The subsequent formation of each layer is the same as in the case of FIG. 3, so a description thereof will be omitted. In the description of the embodiments of the present invention, SRAM was targeted; however, the present invention is not limited to the manufacture of SRAM, and the present invention can be applied to other semiconductor devices having a multilayer wiring structure. Needless to say, it can be applied in the same way as the example and the same effect can be obtained.

Although the present invention has been described above with reference to examples, the present invention is not limited thereto.
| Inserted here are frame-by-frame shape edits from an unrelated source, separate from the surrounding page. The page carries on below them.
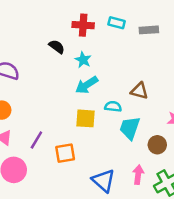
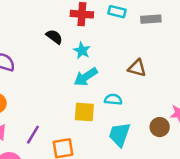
brown triangle: (139, 91) -> (137, 68), moved
cyan trapezoid: (130, 128) -> (119, 135), moved
brown circle: (157, 145) -> (160, 127), moved

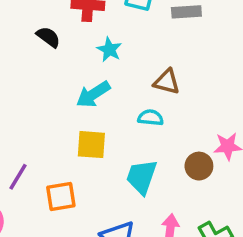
cyan star: (82, 51) -> (109, 50), moved
cyan semicircle: (113, 99) -> (151, 118), moved

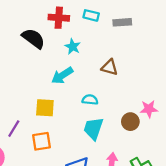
black semicircle: (48, 37) -> (33, 38), size x1.5
cyan semicircle: (151, 118) -> (90, 100), moved
yellow square: (91, 145) -> (45, 108), moved

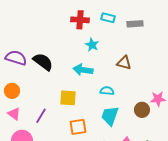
black semicircle: (33, 38) -> (43, 62), moved
cyan arrow: (62, 75) -> (83, 70), turned 42
orange square: (41, 141) -> (78, 127), moved

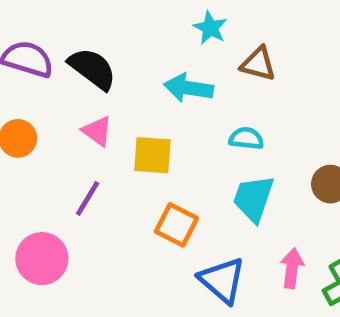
brown triangle: (124, 63) -> (258, 64), moved
pink triangle: (14, 114) -> (97, 131), moved
orange square: (78, 127) -> (177, 225), turned 36

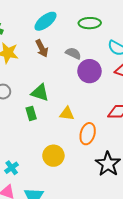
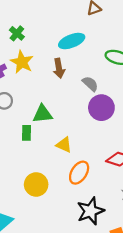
green triangle: (40, 93) -> (43, 114), turned -42

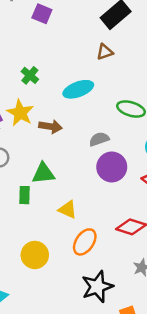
green cross: (17, 33) -> (30, 75), moved
brown arrow: (59, 68) -> (51, 127), moved, turned -72
gray semicircle: (90, 84) -> (99, 139), turned -63

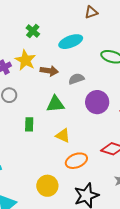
gray semicircle: (99, 139) -> (76, 79), moved
green triangle: (43, 173) -> (55, 104), moved
orange ellipse: (85, 242) -> (76, 161), turned 35
yellow circle: (35, 255) -> (47, 186), moved

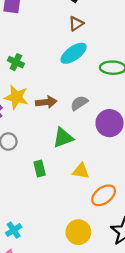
cyan ellipse: (71, 42) -> (74, 53), moved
For example, it will be obvious to those skilled in the art that various changes, improvements, combinations, etc. are possible.

[0023]

[Effects of the Invention] As explained above, according to the present invention,
A semiconductor device having desired characteristics can be manufactured without unexpected protrusions occurring in a semiconductor device having multiple wiring layers.

Furthermore, by minimizing the alignment margin, it is possible to minimize the reduction in the degree of integration.

[Brief explanation of the drawing]

FIG. 1: SRAM manufactured by the method of the embodiment of the present invention
FIG.

FIG. 2 is an equivalent circuit diagram of a unit memory cell of SRAM.

FIG. 3 is a partial cross-sectional view of an SRAM manufactured by a conventional technique.

[Explanation of symbols]

1... P-type Si substrate 2... First layer polysilicon layer (polycide) 3... Second layer polysilicon layer 4...
- Third layer polysilicon layer 5... Fourth layer polysilicon layer 6, 7, 8, 9, 10, 13... Insulating film 11, 12... n+ type semiconductor region

Claims (2)

[Claims] Claim 1: Electrode layer (2 to 5) and insulating film (6 to 10
), in which at least the above-mentioned A method for manufacturing a semiconductor device, characterized in that alignment is performed by adding a film thickness (d) of an insulating film to the alignment margin between the upper and lower electrodes. 2. Upper and lower electrode layers (3,
Claim 1, wherein 4) is mainly formed of polysilicon.
A method of manufacturing the semiconductor device described above.